Beginning Perl Lesson 9

Table of Contents

How the shell passes commands to a Perl script

The shell is a program that runs in the terminal window. It is the shell that gives you the prompt and interprets the commands you enter at the prompt.

When you enter a command, the shell parses it into its components. The first item in a command is the name of a program or the name of a shell command that you want to run. Any other items that you enter on the command line are called arguments. Here some examples:

> ls /Users/challing/BeginningPerl

This command is the standard UNIX list command. The first item of the command, ls, is the name of the program to be run. The second item of the command, /Users/chall/BeginningPerl, is an argument giving the full path of the directory to be listed.

> cp lesson09.html lesson10.html

This command is the standard UNIX copy command. The first item of the command, cp, is the name of the program to be run. The second and third items are the arguments, the second argument being the name of the source file and the third argument being the name of the destination file.

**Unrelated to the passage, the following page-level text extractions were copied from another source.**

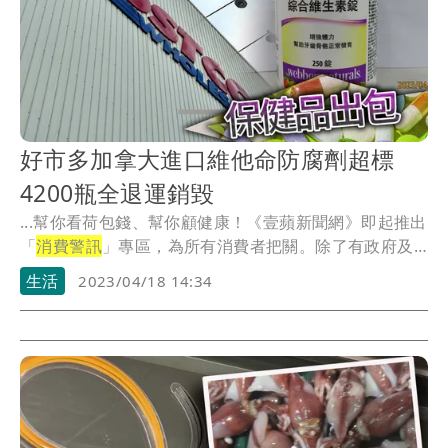
好市多加拿大進口維他命防腐劑超標
4200瓶全退運銷毀
...幫你看荷包錢、幫你顧健康！《壹蘋新聞網》即起推出
「
消費警訊
」專區，為所有消費者把關。除了有政府及
公信...
生活
2023/04/18 14:34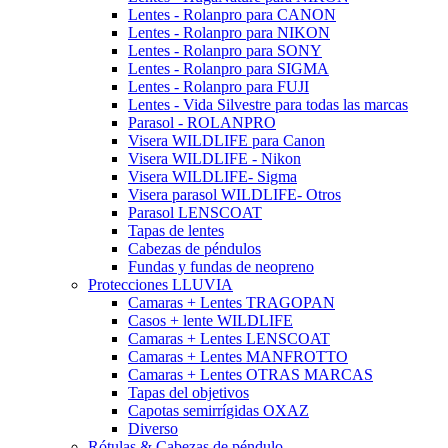
Lentes - Rolanpro para CANON
Lentes - Rolanpro para NIKON
Lentes - Rolanpro para SONY
Lentes - Rolanpro para SIGMA
Lentes - Rolanpro para FUJI
Lentes - Vida Silvestre para todas las marcas
Parasol - ROLANPRO
Visera WILDLIFE para Canon
Visera WILDLIFE - Nikon
Visera WILDLIFE- Sigma
Visera parasol WILDLIFE- Otros
Parasol LENSCOAT
Tapas de lentes
Cabezas de péndulos
Fundas y fundas de neopreno
Protecciones LLUVIA
Camaras + Lentes TRAGOPAN
Casos + lente WILDLIFE
Camaras + Lentes LENSCOAT
Camaras + Lentes MANFROTTO
Camaras + Lentes OTRAS MARCAS
Tapas del objetivos
Capotas semirrígidas OXAZ
Diverso
Rótulas & Cabezas de péndulo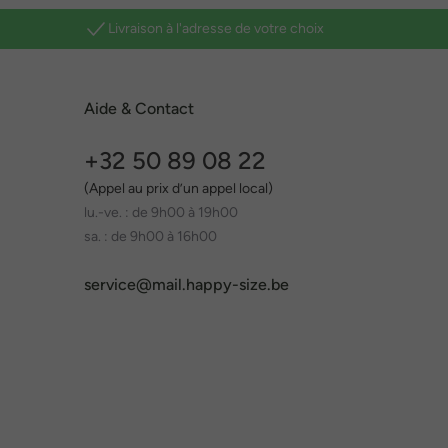
Livraison à l'adresse de votre choix
Aide & Contact
+32 50 89 08 22
(Appel au prix d’un appel local)
lu.-ve. : de 9h00 à 19h00
sa. : de 9h00 à 16h00
service@mail.happy-size.be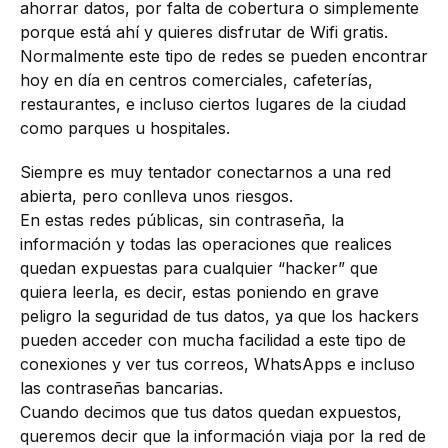
ahorrar datos, por falta de cobertura o simplemente
porque está ahí y quieres disfrutar de Wifi gratis.
Normalmente este tipo de redes se pueden encontrar
hoy en día en centros comerciales, cafeterías,
restaurantes, e incluso ciertos lugares de la ciudad
como parques u hospitales.
Siempre es muy tentador conectarnos a una red
abierta, pero conlleva unos riesgos.
En estas redes públicas, sin contraseña, la
información y todas las operaciones que realices
quedan expuestas para cualquier “hacker” que
quiera leerla, es decir, estas poniendo en grave
peligro la seguridad de tus datos, ya que los hackers
pueden acceder con mucha facilidad a este tipo de
conexiones y ver tus correos, WhatsApps e incluso
las contraseñas bancarias.
Cuando decimos que tus datos quedan expuestos,
queremos decir que la información viaja por la red de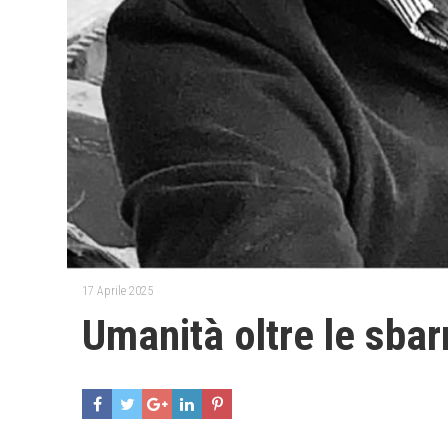
17 Aprile 2025
Umanità oltre le sbar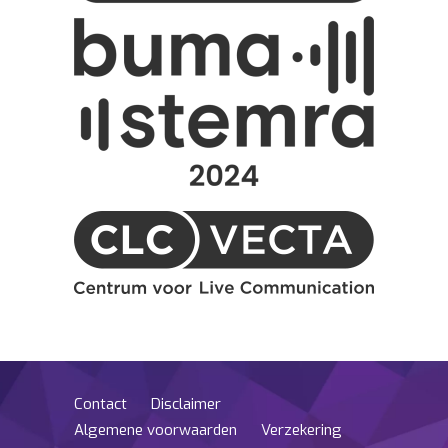
Contact
Disclaimer
Algemene voorwaarden
Verzekering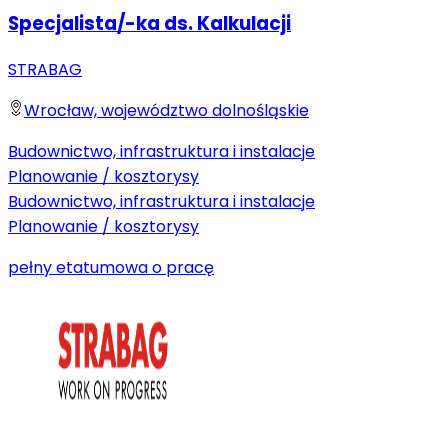
Specjalista/-ka ds. Kalkulacji
STRABAG
Wrocław, województwo dolnośląskie
Budownictwo, infrastruktura i instalacje
Planowanie / kosztorysy
Budownictwo, infrastruktura i instalacje
Planowanie / kosztorysy
pełny etat
umowa o pracę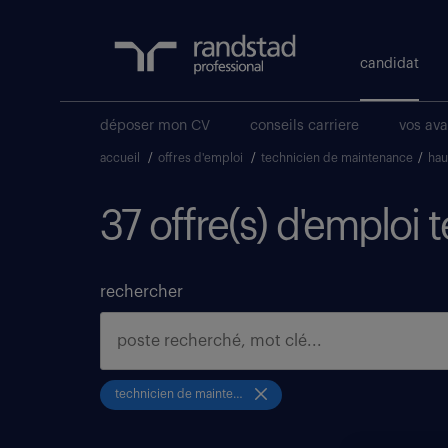
candidat
déposer mon CV
conseils carriere
vos av
accueil
/
offres d'emploi
/
technicien de maintenance
/
hau
37 offre(s) d'emploi
rechercher
technicien de maintenance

perl countSequences.pl bacillus_subtilis.pep

This command starts the perl program. The first item of the command, perl, is the name of the program to be run. The two arguments, countSequences.pl and bacillus_subtilis.pep, are passed to the perl program.

When the perl program starts up, it gets the arguments on the command line that appear after the perl command. (In this example, the perl program gets the arguments countSequences.pl and bacillus_subtilis.pep.) Perl assumes that the first argument is the name of a Perl script, and it attempts to start running that script.

When Perl starts the script, it passes any remaining arguments on the command line to the script. This means that the script will not get the perl command or the name of the script in its argument list. In this example, the countSequences.pl script would receive only a single argument, bacillus_subtilis.pep.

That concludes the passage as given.